Supplied material >>
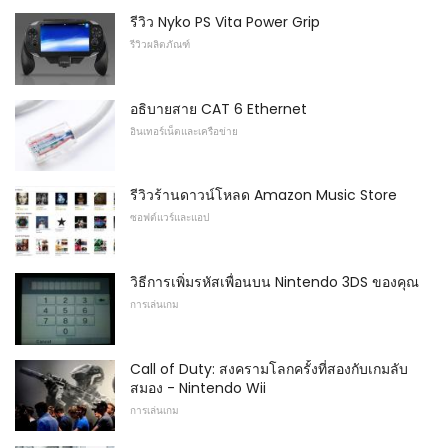
รีวิว Nyko PS Vita Power Grip
รีวิวผลิตภัณฑ์
อธิบายสาย CAT 6 Ethernet
อินเทอร์เน็ตและเครือข่าย
รีวิวร้านดาวน์โหลด Amazon Music Store
ซอฟต์แวร์และแอป
วิธีการเพิ่มรหัสเพื่อนบน Nintendo 3DS ของคุณ
การเล่นเกม
Call of Duty: สงครามโลกครั้งที่สองกับเกมลับ
สมอง - Nintendo Wii
การเล่นเกม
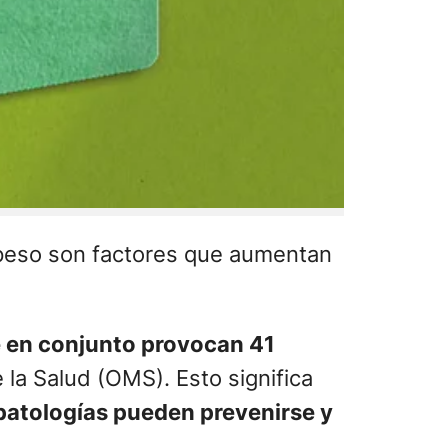
epeso son factores que aumentan
e en conjunto provocan 41
la Salud (OMS). Esto significa
patologías pueden prevenirse y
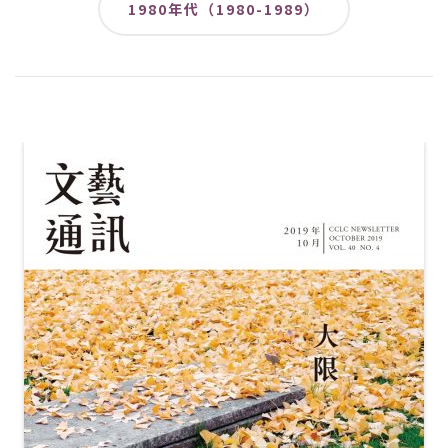
1980年代（1980-1989）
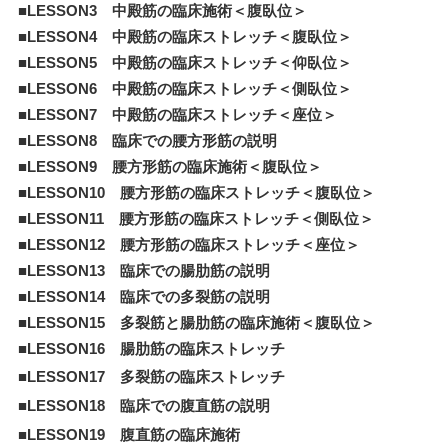
■LESSON3 中殿筋の臨床施術＜腹臥位＞
■LESSON4 中殿筋の臨床ストレッチ＜腹臥位＞
■LESSON5 中殿筋の臨床ストレッチ＜仰臥位＞
■LESSON6 中殿筋の臨床ストレッチ＜側臥位＞
■LESSON7 中殿筋の臨床ストレッチ＜座位＞
■LESSON8 臨床での腰方形筋の説明
■LESSON9 腰方形筋の臨床施術＜腹臥位＞
■LESSON10 腰方形筋の臨床ストレッチ＜腹臥位＞
■LESSON11 腰方形筋の臨床ストレッチ＜側臥位＞
■LESSON12 腰方形筋の臨床ストレッチ＜座位＞
■LESSON13 臨床での腸肋筋の説明
■LESSON14 臨床での多裂筋の説明
■LESSON15 多裂筋と腸肋筋の臨床施術＜腹臥位＞
■LESSON16 腸肋筋の臨床ストレッチ
■LESSON17 多裂筋の臨床ストレッチ
■LESSON18 臨床での腹直筋の説明
■LESSON19 腹直筋の臨床施術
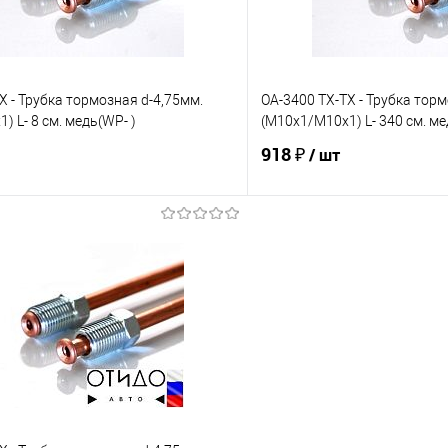
X - Трубка тормозная d-4,75мм.
OA-3400 TX-TX - Трубка торм
) L- 8 см. медь(WP- )
(М10х1/М10х1) L- 340 см. ме
918 ₽
/ шт
В корзину
В корз
е
Под заказ
В избранное
Сравнение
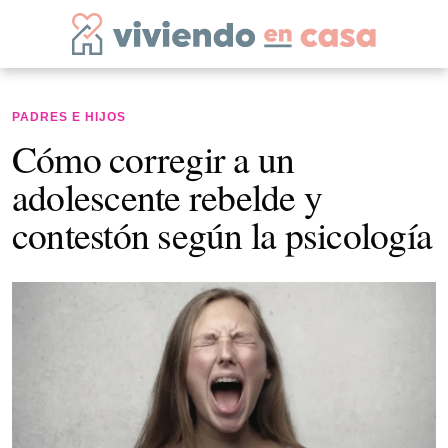
PADRES E HIJOS
Cómo corregir a un
adolescente rebelde y
contestón según la psicología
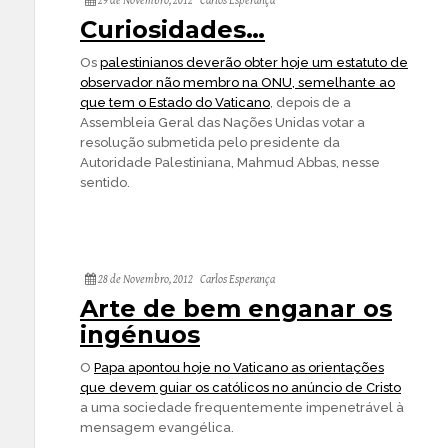
29 de Novembro, 2012
Carlos Esperança
Curiosidades…
Os
palestinianos deverão obter hoje um estatuto de
observador não membro na ONU, semelhante ao
que tem o Estado do Vaticano
, depois de a
Assembleia Geral das Nações Unidas votar a
resolução submetida pelo presidente da
Autoridade Palestiniana, Mahmud Abbas, nesse
sentido.
28 de Novembro, 2012
Carlos Esperança
Arte de bem enganar os
ingénuos
O
Papa apontou hoje no Vaticano as orientações
que devem guiar os católicos no anúncio de Cristo
a uma sociedade frequentemente impenetrável à
mensagem evangélica.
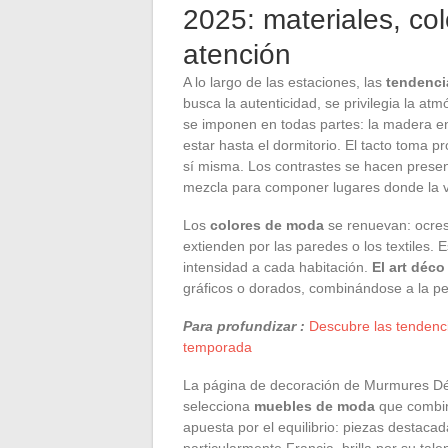
2025: materiales, col
atención
A lo largo de las estaciones, las
tendenci
busca la autenticidad, se privilegia la at
se imponen en todas partes: la madera en 
estar hasta el dormitorio. El tacto toma p
sí misma. Los contrastes se hacen present
mezcla para componer lugares donde la vi
Los
colores de moda
se renuevan: ocres
extienden por las paredes o los textiles. 
intensidad a cada habitación.
El art déco
gráficos o dorados, combinándose a la p
Para profundizar :
Descubre las tendenci
temporada
La página de decoración de Murmures Déc
selecciona
muebles de moda
que combina
apuesta por el equilibrio: piezas destacad
particularmente Francia, brilla por su ta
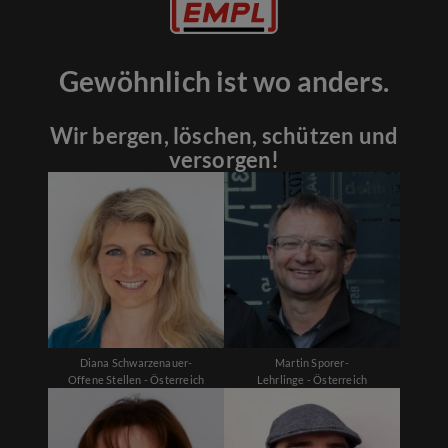
Gewöhnlich ist wo anders.
Wir bergen, löschen, schützen und
versorgen!
Diana Schwarzenauer-
Martin Sporer-
Offene Stellen - Österreich
Lehrlinge - Österreich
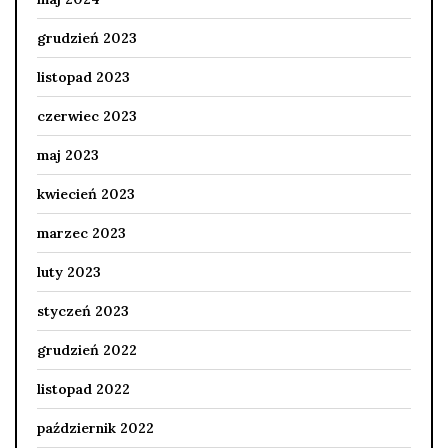
grudzień 2023
listopad 2023
czerwiec 2023
maj 2023
kwiecień 2023
marzec 2023
luty 2023
styczeń 2023
grudzień 2022
listopad 2022
październik 2022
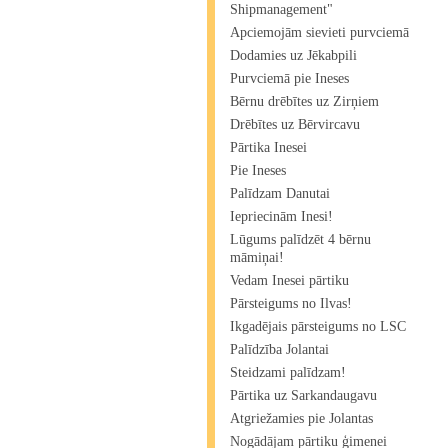
Shipmanagement"​
Apciemojām sievieti purvciemā
Dodamies uz Jēkabpili
Purvciemā pie Ineses
Bērnu drēbītes uz Zirņiem
Drēbītes uz Bērvircavu
Pārtika Inesei
Pie Ineses
Palīdzam Danutai
Iepriecinām Inesi!
Lūgums palīdzēt 4 bērnu
māmiņai!
Vedam Inesei pārtiku
Pārsteigums no Ilvas!
Ikgadējais pārsteigums no LSC
Palīdzība Jolantai
Steidzami palīdzam!
Pārtika uz Sarkandaugavu
Atgriežamies pie Jolantas
Nogādājam pārtiku ģimenei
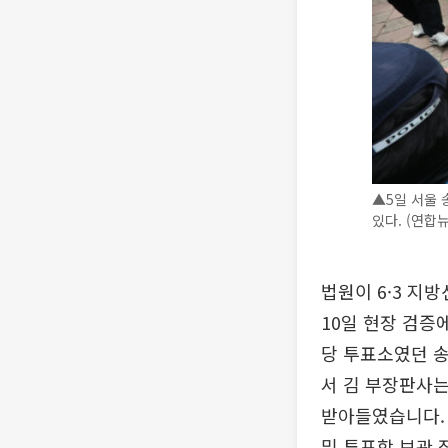
▲5일 서울 
있다. (연합
법원이 6·3 지
10일 현장 검증
당 투표소였던 송
서 김 부장판사
받아들였습니다. 
및 투표함 보관 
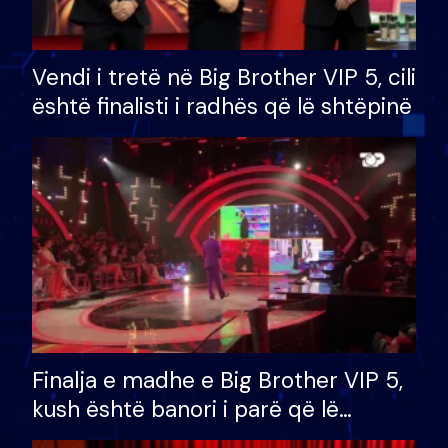
Vendi i tretë në Big Brother VIP 5, cili
është finalisti i radhës që lë shtëpinë
Finalja e madhe e Big Brother VIP 5,
kush është banori i parë që lë
shtëpinë dhe humb mundësinë për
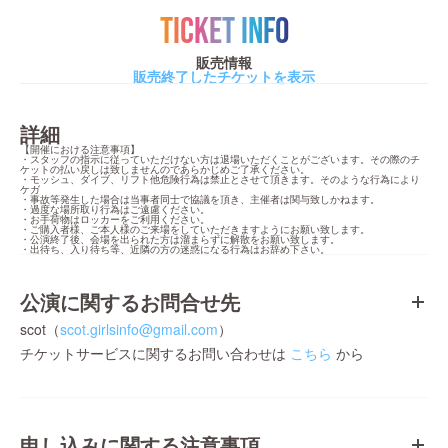
TICKET INFO
販売情報
販売終了したチケットを表示
詳細
【開催における注意事項】

・スタッフの指示に従っていただけない方は退場いただくことがございます。その際のチ
ケットの払い戻しは致しませんのであらかじめご了承ください。

・モッシュ、ダイブ、リフト他危険行為は禁止とさせて頂きます。そのような行為により
ケガ

・事故等発生した場合は当事者同士で協議を頂き、主催者は関与致しかねます。

・過度な場所取り行為はご遠慮ください。

・お手荷物はロッカーをご利用ください。

・ご購入者様、ご本人様のご来場をしていただきますようにお願い致します。

・公演終了後、会場を出られた方は溜まらずに解散をお願い致します。

・出待ち、入り待ち等、近隣の方の迷惑になる行為はお辞め下さい。
公演に関するお問合せ先
scot（
scot.girlsinfo@gmail.com
）
チケットサービスに関するお問い合わせは
こちら
から
申し込みに関する注意事項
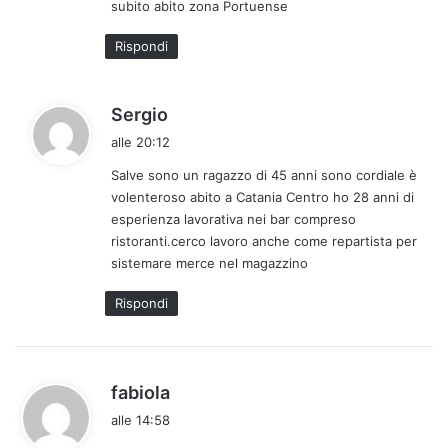
subito abito zona Portuense
t
o
Rispondi
:
h
Sergio
a
alle 20:12
d
Salve sono un ragazzo di 45 anni sono cordiale è
e
volenteroso abito a Catania Centro ho 28 anni di
t
esperienza lavorativa nei bar compreso
t
ristoranti.cerco lavoro anche come repartista per
o
sistemare merce nel magazzino
:
Rispondi
h
fabiola
a
alle 14:58
d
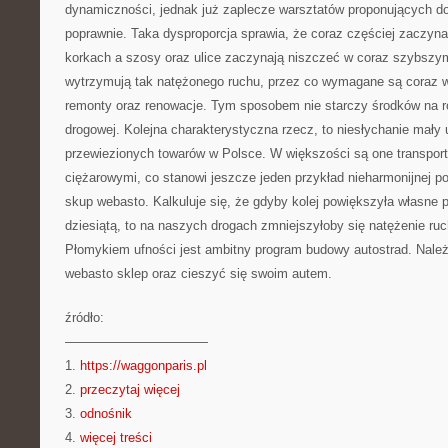
dynamiczności, jednak już zaplecze warsztatów proponujących 
poprawnie. Taka dysproporcja sprawia, że coraz częściej zaczyna
korkach a szosy oraz ulice zaczynają niszczeć w coraz szybszym
wytrzymują tak natężonego ruchu, przez co wymagane są coraz 
remonty oraz renowacje. Tym sposobem nie starczy środków na r
drogowej. Kolejna charakterystyczna rzecz, to niesłychanie mały ud
przewiezionych towarów w Polsce. W większości są one transp
ciężarowymi, co stanowi jeszcze jeden przykład nieharmonijnej po
skup webasto. Kalkuluje się, że gdyby kolej powiększyła własne
dziesiątą, to na naszych drogach zmniejszyłoby się natężenie ruch
Płomykiem ufności jest ambitny program budowy autostrad. Nal
webasto sklep oraz cieszyć się swoim autem.
źródło:
———————————
1.
https://waggonparis.pl
2.
przeczytaj więcej
3.
odnośnik
4.
więcej treści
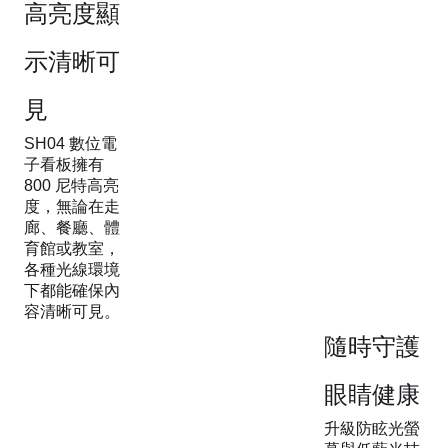
高亮度顯
示清晰可
見
SH04 數位電
子看板擁有
800 尼特高亮
度，無論在走
廊、餐廳、體
育館或教室，
各種光線環境
下都能確保內
容清晰可見。
隨時守護
眼睛健康
升級防眩光螢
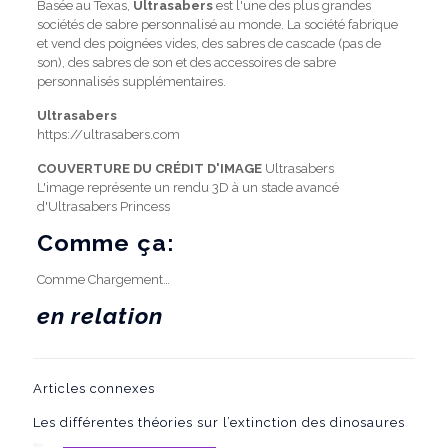
Basée au Texas,
Ultrasabers
est l'une des plus grandes
sociétés de sabre personnalisé au monde. La société fabrique
et vend des poignées vides, des sabres de cascade (pas de
son), des sabres de son et des accessoires de sabre
personnalisés supplémentaires.
Ultrasabers
https://ultrasabers.com
COUVERTURE DU CRÉDIT D'IMAGE
Ultrasabers
L'image représente un rendu 3D à un stade avancé
d'Ultrasabers Princess
Comme ça:
Comme
Chargement…
en relation
Articles connexes
Les différentes théories sur l’extinction des dinosaures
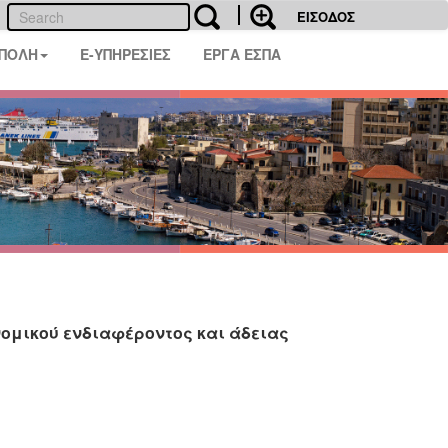
ΕΙΣΟΔΟΣ
 ΠΟΛΗ
E-ΥΠΗΡΕΣΙΕΣ
ΕΡΓΑ ΕΣΠΑ
ομικού ενδιαφέροντος και άδειας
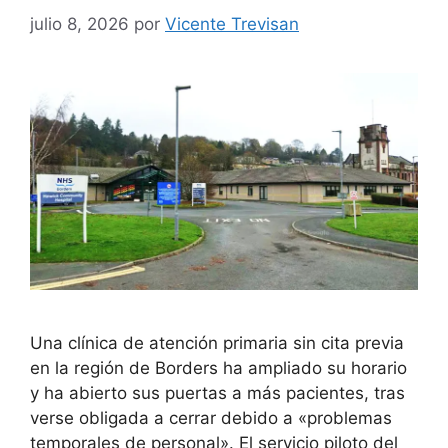
julio 8, 2026
por
Vicente Trevisan
Una clínica de atención primaria sin cita previa
en la región de Borders ha ampliado su horario
y ha abierto sus puertas a más pacientes, tras
verse obligada a cerrar debido a «problemas
temporales de personal». El servicio piloto del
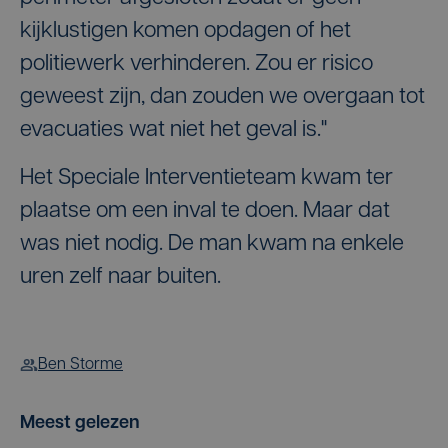
kijklustigen komen opdagen of het
politiewerk verhinderen. Zou er risico
geweest zijn, dan zouden we overgaan tot
evacuaties wat niet het geval is."
Het Speciale Interventieteam kwam ter
plaatse om een inval te doen. Maar dat
was niet nodig. De man kwam na enkele
uren zelf naar buiten.
Ben Storme
Meest gelezen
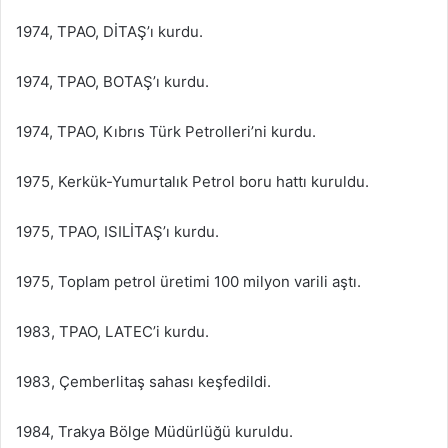
1974, TPAO, DİTAŞ’ı kurdu.
1974, TPAO, BOTAŞ’ı kurdu.
1974, TPAO, Kıbrıs Türk Petrolleri’ni kurdu.
1975, Kerkük-Yumurtalık Petrol boru hattı kuruldu.
1975, TPAO, ISILİTAŞ’ı kurdu.
1975, Toplam petrol üretimi 100 milyon varili aştı.
1983, TPAO, LATEC’i kurdu.
1983, Çemberlitaş sahası keşfedildi.
1984, Trakya Bölge Müdürlüğü kuruldu.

Try it >> Print everything from the line with "shtëpinë dhe humb mundësinë për" down to the line with "remonty oraz renowacje." in the entries above, both lines included and nothing more, without the pictures.

Exercise result >>
shtëpinë dhe humb mundësinë për
TICKET INFO
販売情報
販売終了したチケットを表示
詳細
【開催における注意事項】

・スタッフの指示に従っていただけない方は退場いただくことがございます。その際のチ
ケットの払い戻しは致しませんのであらかじめご了承ください。

・モッシュ、ダイブ、リフト他危険行為は禁止とさせて頂きます。そのような行為により
ケガ

・事故等発生した場合は当事者同士で協議を頂き、主催者は関与致しかねます。

・過度な場所取り行為はご遠慮ください。

・お手荷物はロッカーをご利用ください。

・ご購入者様、ご本人様のご来場をしていただきますようにお願い致します。

・公演終了後、会場を出られた方は溜まらずに解散をお願い致します。

・出待ち、入り待ち等、近隣の方の迷惑になる行為はお辞め下さい。
公演に関するお問合せ先
scot（
scot.girlsinfo@gmail.com
）
チケットサービスに関するお問い合わせは
こちら
から
申し込みに関する注意事項
subito abito zona Portuense
t
o
Rispondi
:
h
Sergio
a
alle 20:12
d
Salve sono un ragazzo di 45 anni sono cordiale è
e
volenteroso abito a Catania Centro ho 28 anni di
t
esperienza lavorativa nei bar compreso
t
ristoranti.cerco lavoro anche come repartista per
o
sistemare merce nel magazzino
:
Rispondi
h
fabiola
a
alle 14:58
d
dynamiczności, jednak już zaplecze warsztatów proponujących 
poprawnie. Taka dysproporcja sprawia, że coraz częściej zaczyna
korkach a szosy oraz ulice zaczynają niszczeć w coraz szybszym
wytrzymują tak natężonego ruchu, przez co wymagane są coraz 
remonty oraz renowacje. Tym sposobem nie starczy środków na r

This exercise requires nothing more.